As Election Day draws near and polls put Martin O’Malley’s lead over Robert L. Ehrlich Jr. at five, eight, 10, 11 and 14 points, count on the New York Times for a little clarity.
The statistical gurus who run www.fivethirtyeight.com, compiling mountains of polling data in months leading up to the 2008 presidential election, have migrated their work to the Times and are keeping an eye on hundreds of midterm races. Among those, lucky for us, is the Maryland governor’s race.
They input all the publicly available data into their statistical model and spit out projected election results (O’Malley 53.7 percent, Ehrlich 43.7 percent on Oct. 26) and the chances that O’Malley hangs on to his seat (96.3 percent). A set of forecasts is listed at the bottom of the page.
Look at the data below the charts for the polls they use, and the weight assigned to each in the model. The Oct. 26 model likes the ABC/Post poll that showed O’Malley with a 54-40 lead the best.
Ehrlich has dismissed the recent poll results, saying that an internal poll conducted by his campaign shows O’Malley only up 3 points.
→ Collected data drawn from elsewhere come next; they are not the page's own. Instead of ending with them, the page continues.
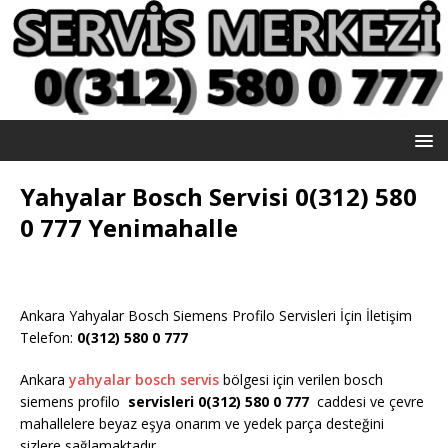
Yahyalar Bosch Servisi 0(312) 580
0 777 Yenimahalle
Ankara Yahyalar Bosch Siemens Profilo Servisleri İçin İletişim
Telefon:
0(312) 580 0 777
Ankara
yahyalar bosch servis
bölgesi için verilen bosch
siemens profilo
servisleri 0(312) 580 0 777
caddesi ve çevre
mahallelere beyaz eşya onarım ve yedek parça desteğini
sizlere sağlamaktadır.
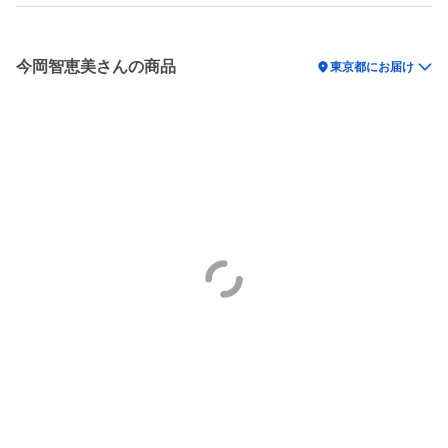
今岡智恵美さんの商品
location_on
東京都にお届け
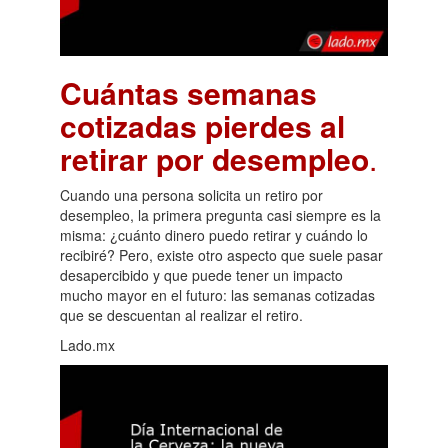
Cuántas semanas
cotizadas pierdes al
retirar por desempleo
.
Cuando una persona solicita un retiro por
desempleo, la primera pregunta casi siempre es la
misma: ¿cuánto dinero puedo retirar y cuándo lo
recibiré? Pero, existe otro aspecto que suele pasar
desapercibido y que puede tener un impacto
mucho mayor en el futuro: las semanas cotizadas
que se descuentan al realizar el retiro.
Lado.mx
The trend in the race the statistical model reveals is interesting. The race was closest in the middle of July, with just a few fractions of a percentage point separating the candidates. But after that, O’Malley developed a small lead through the rest of the summer. He was the only candidate advertising at that point, using his sizable money advantage to buy up TV and radio spots.
O’Malley’s lead widened in September, when his attack ads began to hit. And in October, O’Malley’s lead really opened up, as individual polls have shown.